**WHAT THE TASK REQUIRES:** Exactly retype the opening line of the entries and every line after it, ending with the line that contains "F1 Gran Premio de Italia". Skip all pictures.

"""

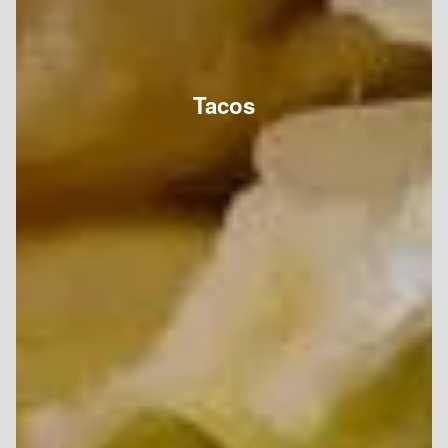
Tacos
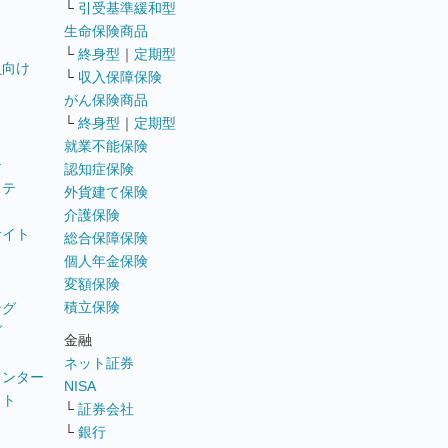
└
引受基準緩和型
生命保険商品
└
終身型
｜
定期型
員向け
└
収入保障保険
がん保険商品
└
終身型
｜
定期型
就業不能保険
テ
認知症保険
ステ
外貨建て保険
介護保険
サイト
総合保障保険
個人年金保険
変額保険
積立保険
ング
グ
金融
ネット証券
ウンター
NISA
イト
└
証券会社
リ
└
銀行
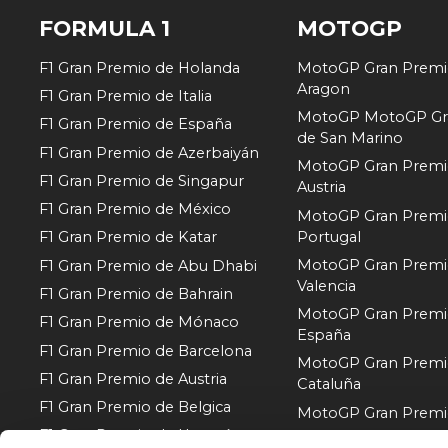
FORMULA 1
MOTOGP
F1 Gran Premio de Holanda
MotoGP Gran Premi
Aragon
F1 Gran Premio de Italia
MotoGP MotoGP Gr
F1 Gran Premio de España
de San Marino
F1 Gran Premio de Azerbaiyán
MotoGP Gran Premi
F1 Gran Premio de Singapur
Austria
F1 Gran Premio de México
MotoGP Gran Premi
Portugal
F1 Gran Premio de Katar
MotoGP Gran Premi
F1 Gran Premio de Abu Dhabi
Valencia
F1 Gran Premio de Bahrain
MotoGP Gran Premi
F1 Gran Premio de Mónaco
España
F1 Gran Premio de Barcelona
MotoGP Gran Premi
F1 Gran Premio de Austria
Cataluña
F1 Gran Premio de Belgica
MotoGP Gran Premio 
F1 Gran Premio de Hungría
MotoGP Gran Premi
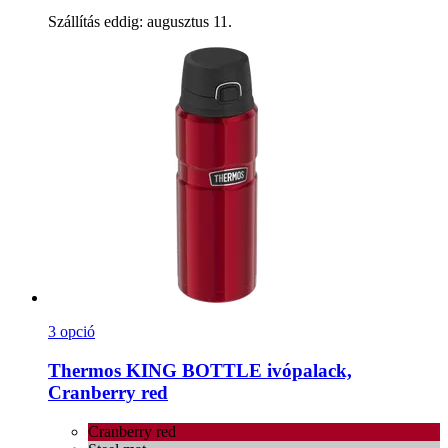
Szállítás eddig: augusztus 11.
3 opció
Thermos
KING BOTTLE ivópalack,
Cranberry red
Cranberry red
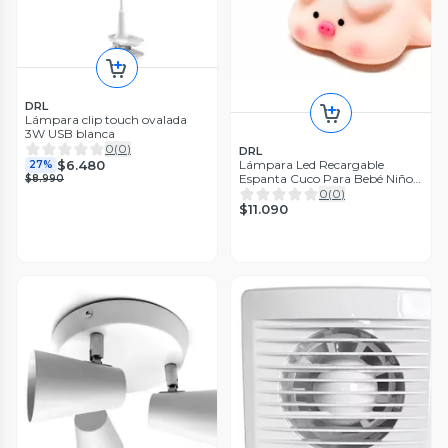
DRL
Lámpara clip touch ovalada
3W USB blanca
0
(
0
)
DRL
$6.480
Lámpara Led Recargable
27%
Espanta Cuco Para Bebé Niños
$8.990
Rgb Usb Cerdita Pato
0
(
0
)
$11.090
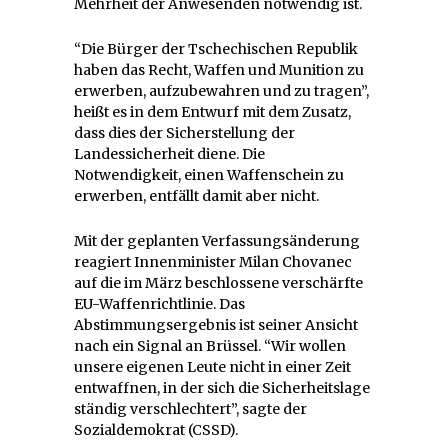
Mehrheit der Anwesenden notwendig ist.
“Die Bürger der Tschechischen Republik
haben das Recht, Waffen und Munition zu
erwerben, aufzubewahren und zu tragen”,
heißt es in dem Entwurf mit dem Zusatz,
dass dies der Sicherstellung der
Landessicherheit diene. Die
Notwendigkeit, einen Waffenschein zu
erwerben, entfällt damit aber nicht.
Mit der geplanten Verfassungsänderung
reagiert Innenminister Milan Chovanec
auf die im März beschlossene verschärfte
EU-Waffenrichtlinie. Das
Abstimmungsergebnis ist seiner Ansicht
nach ein Signal an Brüssel. “Wir wollen
unsere eigenen Leute nicht in einer Zeit
entwaffnen, in der sich die Sicherheitslage
ständig verschlechtert”, sagte der
Sozialdemokrat (CSSD).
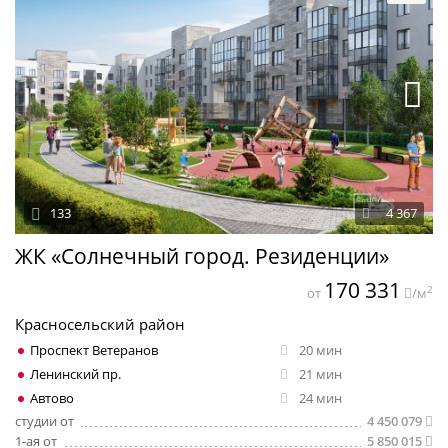
133
4 367
ЖК «Солнечный город. Резиденции»
170 331
2
от
/м
Красносельский район
Проспект Ветеранов
20 мин
Ленинский пр.
21 мин
Автово
24 мин
студии от
4 450 079
1-ая от
5 850 015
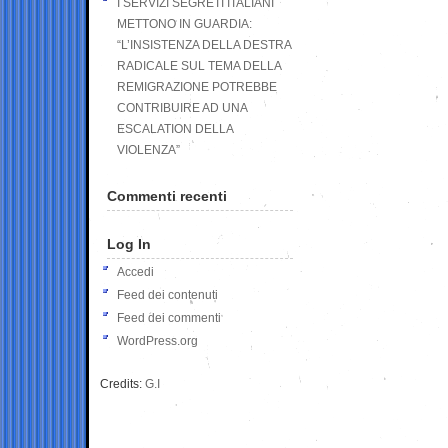
I SERVIZI SEGRETI ITALIANI
METTONO IN GUARDIA:
“L’INSISTENZA DELLA DESTRA
RADICALE SUL TEMA DELLA
REMIGRAZIONE POTREBBE
CONTRIBUIRE AD UNA
ESCALATION DELLA
VIOLENZA”
Commenti recenti
Log In
Accedi
Feed dei contenuti
Feed dei commenti
WordPress.org
Credits:
G.I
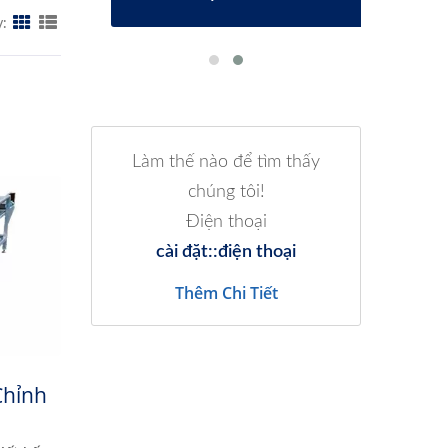
y:
Làm thế nào để tìm thấy
chúng tôi!
Điện thoại
cài đặt::điện thoại
Thêm Chi Tiết
Chỉnh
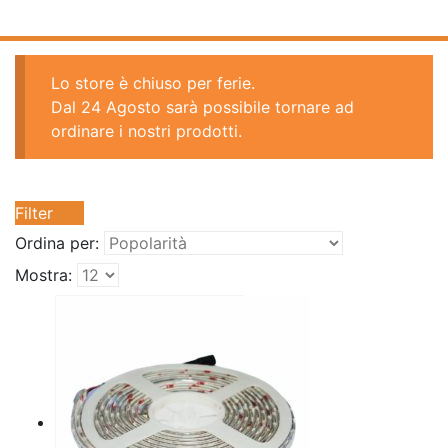
Lo store è chiuso per ferie.
Dal 24 Agosto sarà possibile tornare ad
ordinare i nostri prodotti.
Filter
Ordina per:
Mostra:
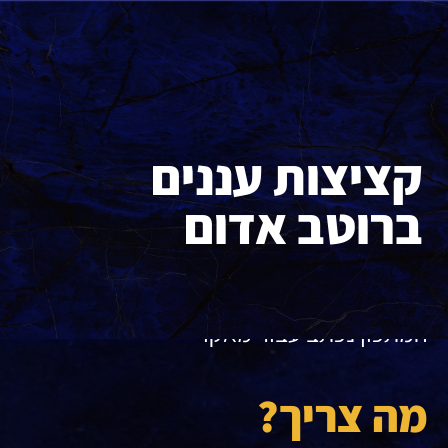
קציצות עננים
ברוטב אדום
המתכון נכתב עבור מאקו
מה צריך?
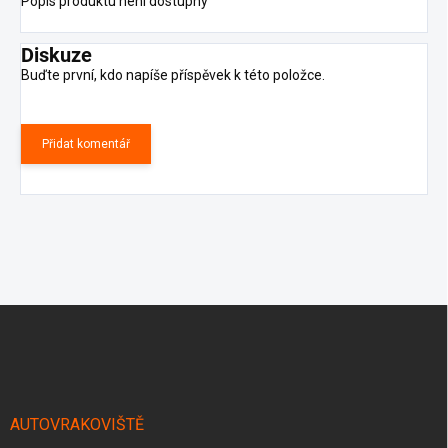
Popis produktu není dostupný
Diskuze
Buďte první, kdo napíše příspěvek k této položce.
Přidat komentář
Z
á
p
a
t
í
AUTOVRAKOVIŠTĚ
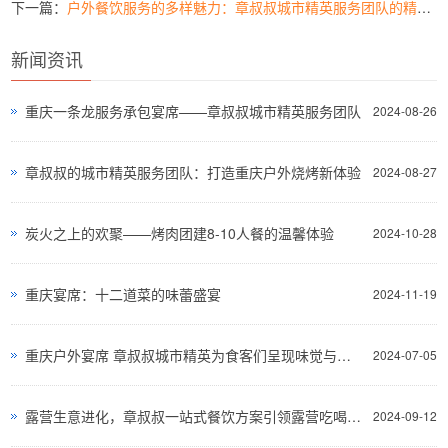
下一篇：
户外餐饮服务的多样魅力：章叔叔城市精英服务团队的精彩呈现
新闻资讯
重庆一条龙服务承包宴席——章叔叔城市精英服务团队
2024-08-26
章叔叔的城市精英服务团队：打造重庆户外烧烤新体验
2024-08-27
炭火之上的欢聚——烤肉团建8-10人餐的温馨体验
2024-10-28
重庆宴席：十二道菜的味蕾盛宴
2024-11-19
重庆户外宴席 章叔叔城市精英为食客们呈现味觉与视觉的双重盛宴
2024-07-05
露营生意进化，章叔叔一站式餐饮方案引领露营吃喝新生活方式
2024-09-12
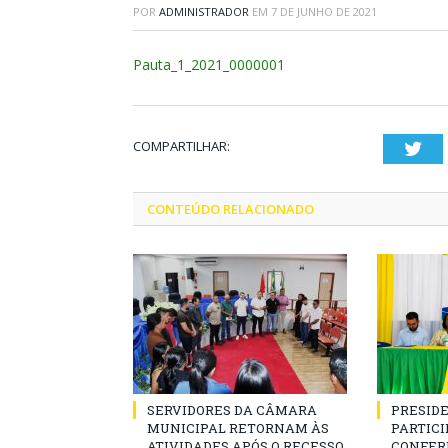
POR
ADMINISTRADOR
EM
7 DE JUNHO DE 2021
Pauta_1_2021_0000001
COMPARTILHAR:
Twi
CONTEÚDO RELACIONADO
SERVIDORES DA CÂMARA
PRESID
MUNICIPAL RETORNAM ÀS
PARTICIP
ATIVIDADES APÓS O RECESSO
CONFER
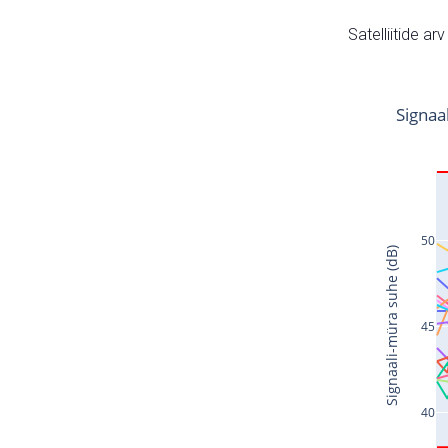
Satelliitide ar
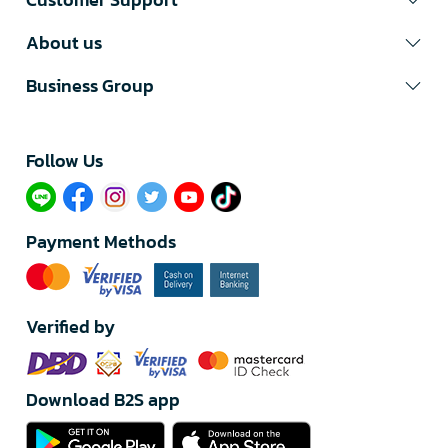
About us
Business Group
Follow Us​
Payment Methods
Verified by
Download B2S app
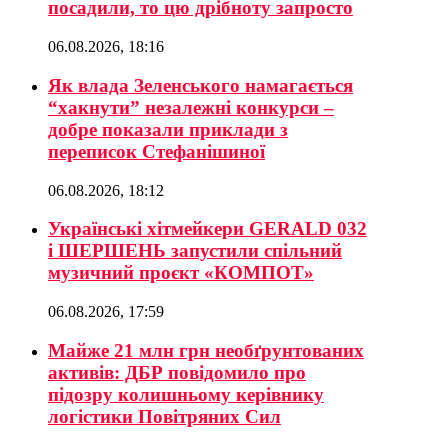
посадили, то цю дрібноту запросто
06.08.2026, 18:16
Як влада Зеленського намагається
“хакнути” незалежні конкурси –
добре показали приклади з
переписок Стефанішиної
06.08.2026, 18:12
Українські хітмейкери GERALD 032
і ШЕРШЕНЬ запустили спільний
музичний проєкт «КОМПОТ»
06.08.2026, 17:59
Майже 21 млн грн необґрунтованих
активів: ДБР повідомило про
підозру колишньому керівнику
логістики Повітряних Сил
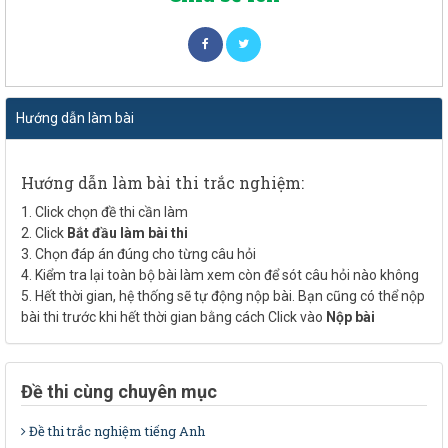
Hướng dẫn làm bài
Hướng dẫn làm bài thi trắc nghiệm:
1. Click chọn đề thi cần làm
2. Click
Bắt đầu làm bài thi
3. Chọn đáp án đúng cho từng câu hỏi
4. Kiểm tra lại toàn bộ bài làm xem còn để sót câu hỏi nào không
5. Hết thời gian, hệ thống sẽ tự động nộp bài. Bạn cũng có thể nộp
bài thi trước khi hết thời gian bằng cách Click vào
Nộp bài
Đề thi cùng chuyên mục
Đề thi trắc nghiệm tiếng Anh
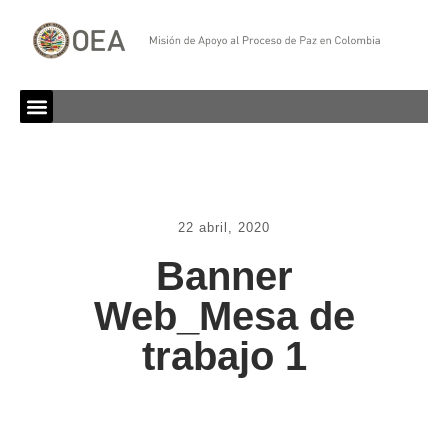
22 abril, 2020
Banner
Web_Mesa de
trabajo 1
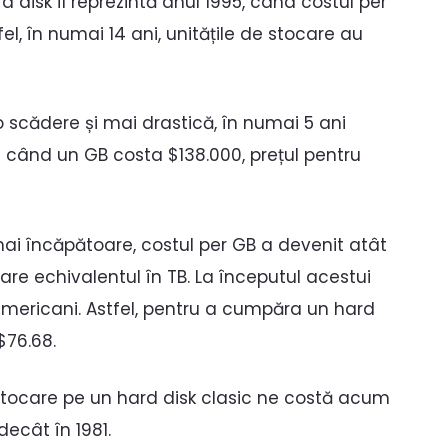
d disk îl reprezintă anul 1995, când costul per
l, în numai 14 ani, unitățile de stocare au
o scădere și mai drastică, în numai 5 ani
e când un GB costa $138.000, prețul pentru
ai încăpătoare, costul per GB a devenit atât
re echivalentul în TB. La începutul acestui
americani. Astfel, pentru a cumpăra un hard
$76.68.
stocare pe un hard disk clasic ne costă acum
decât în 1981.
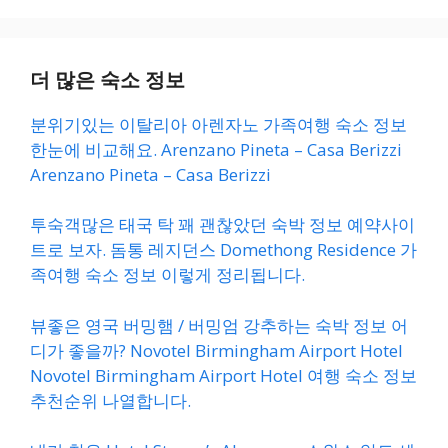
더 많은 숙소 정보
분위기있는 이탈리아 아렌자노 가족여행 숙소 정보
한눈에 비교해요. Arenzano Pineta – Casa Berizzi
Arenzano Pineta – Casa Berizzi
투숙객많은 태국 탁 꽤 괜찮았던 숙박 정보 예약사이
트로 보자. 돔통 레지던스 Domethong Residence 가
족여행 숙소 정보 이렇게 정리됩니다.
뷰좋은 영국 버밍햄 / 버밍엄 강추하는 숙박 정보 어
디가 좋을까? Novotel Birmingham Airport Hotel
Novotel Birmingham Airport Hotel 여행 숙소 정보
추천순위 나열합니다.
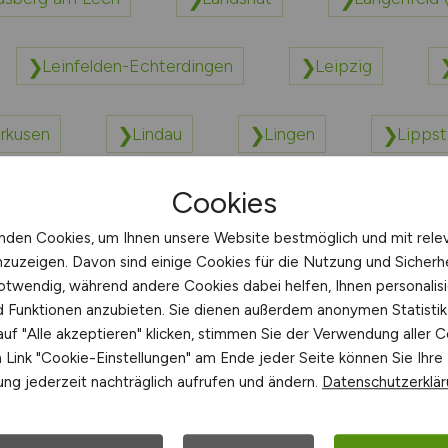
Leinfelden-Echterdingen
Leipzig
rkusen
Lindau
Lingen
Lippst
Cookies
Lübbecke
Lüdenscheid
Ludwigsburg
nden Cookies, um Ihnen unsere Website bestmöglich und mit rele
nzuzeigen. Davon sind einige Cookies für die Nutzung und Sicherh
otwendig, während andere Cookies dabei helfen, Ihnen personalisi
nd Funktionen anzubieten. Sie dienen außerdem anonymen Statisti
uf "Alle akzeptieren" klicken, stimmen Sie der Verwendung aller C
Link "Cookie-Einstellungen" am Ende jeder Seite können Sie Ihre
ng jederzeit nachträglich aufrufen und ändern.
Datenschutzerklä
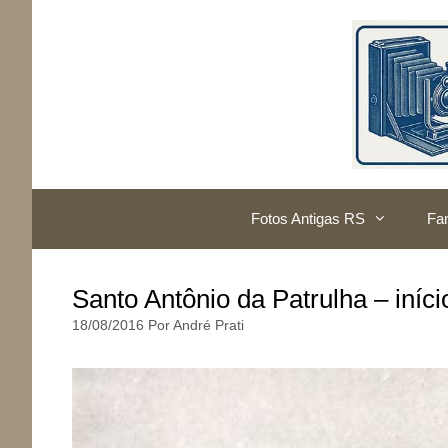
Pular
para
o
conteúdo
Fotos Antigas RS
Fam
Santo Antônio da Patrulha – iníc
18/08/2016
Por
André Prati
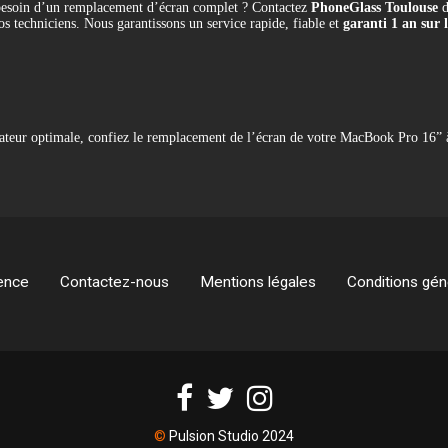
soin d’un remplacement d’écran complet ? Contactez
PhoneGlass Toulouse
d
s techniciens. Nous garantissons un service rapide, fiable et
garanti 1 an sur 
lisateur optimale, confiez le remplacement de l’écran de votre MacBook Pro 16”
ence
Contactez-nous
Mentions légales
Conditions géné
©
Pulsion Studio 2024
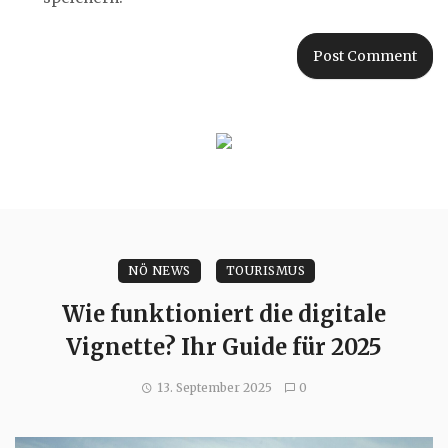
NÖ NEWS
TOURISMUS
Wie funktioniert die digitale
Vignette? Ihr Guide für 2025
13. September 2025
0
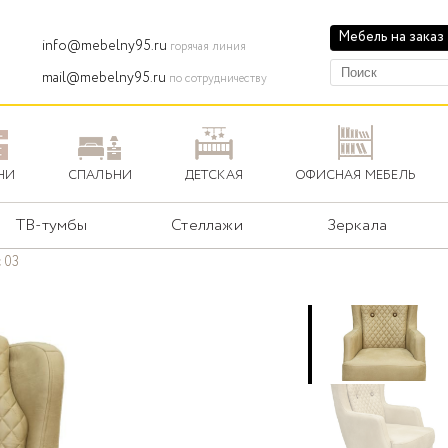
Мебель на заказ
info@mebelny95.ru
горячая линия
mail@mebelny95.ru
по сотрудничеству
НИ
СПАЛЬНИ
ДЕТСКАЯ
ОФИСНАЯ МЕБЕЛЬ
ТВ-тумбы
Стеллажи
Зеркала
 03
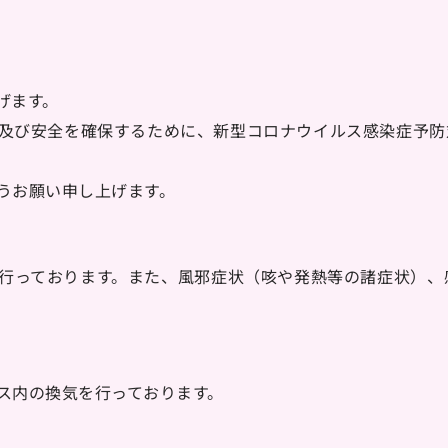
げます。
及び安全を確保するために、新型コロナウイルス感染症予防
うお願い申し上げます。
行っております。また、風邪症状（咳や発熱等の諸症状）、
ス内の換気を行っております。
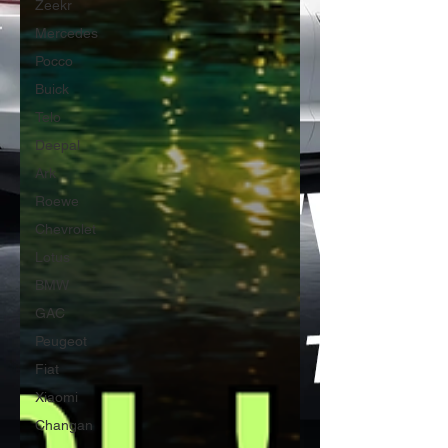
Zeekr
Mercedes
Pocco
Buick
Telo
Deepal
Ark
Roewe
Chevrolet
Lotus
BMW
GAC
Peugeot
Fiat
Xiaomi
Changan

"""

**YOUR RESPONSE:**
Tacos
└
引受基準緩和型
生命保険商品
└
終身型
｜
定期型
員向け
└
収入保障保険
がん保険商品
└
終身型
｜
定期型
就業不能保険
テ
認知症保険
ステ
外貨建て保険
介護保険
サイト
総合保障保険
個人年金保険
変額保険
積立保険
ング
グ
金融
ネット証券
ウンター
NISA
イト
└
証券会社
リ
└
銀行
FORMULA 1
MOTOGP
F1 Gran Premio de Holanda
MotoGP Gran Premi
Aragon
F1 Gran Premio de Italia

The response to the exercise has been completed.